Al-Gaoud, the Albu Mimr tribal leader, said militants killed at least 25 Iraqi police officers during their assault on that town Thursday and Friday.
On Saturday, the U.S. military said al-Baghdadi was "contested," as Iraqi forces fought back.
Anbar province key in multiple ways
Anbar is important not just for its location, for the al-Assad base or for the Haditha dam, Iraq's second largest. It's significant for its sectarian breakdown -- as a mostly Sunni province in a Shiite-led country.
Sectarian divisions have hurt Iraq before, with ISIS' rampage through much of Iraq (as well as neighboring Syria) blamed in part to the country's lack of unity. It's one reason for then-Prime Minister Nuri al-Maliki's exit last year, replaced by current leader Haider al-Abadi.
The U.S. government has gotten involved to address such tensions as part of its anti-terrorism fight, such as President Barack Obama's warning last June
-- a few months before al-Maliki stepped down -- that "there won't be a military solution" unless Shiites, Sunnis and Kurds all play significant parts in Iraq's command structure.

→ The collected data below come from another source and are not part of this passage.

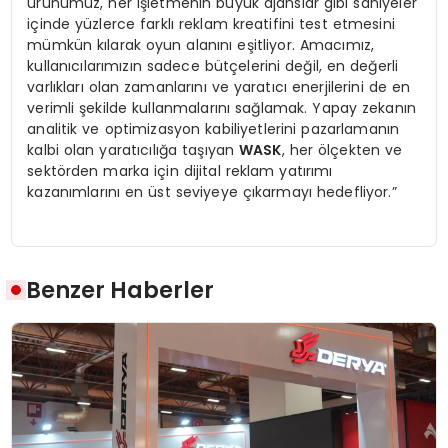
ürünümüz, her işletmenin büyük ajanslar gibi saniyeler
içinde yüzlerce farklı reklam kreatifini test etmesini
mümkün kılarak oyun alanını eşitliyor. Amacımız,
kullanıcılarımızın sadece bütçelerini değil, en değerli
varlıkları olan zamanlarını ve yaratıcı enerjilerini de en
verimli şekilde kullanmalarını sağlamak. Yapay zekanın
analitik ve optimizasyon kabiliyetlerini pazarlamanın
kalbi olan yaratıcılığa taşıyan
W
ASK
, her ölçekten ve
sektörden marka için dijital reklam yatırımı
kazanımlarını en üst seviyeye çıkarmayı hedefliyor.”
Benzer Haberler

Years before, in the mid-2000s, the United States recruited and paid Sunnis like members of al-Gaoud's Albu Mimr tribe to join its fight against al Qaeda. Those efforts helped turn the tide in the war.
But now, al-Gaoud says, ISIS -- which consists of Sunni extremists -- is making his tribe pay the price.
"There are people who will be killed in cold blood, and there will be more massacres," al-Gaoud told CNN in November. "We are getting killed because of our friendship with the Americans. Does a friend abandon his friend like this?"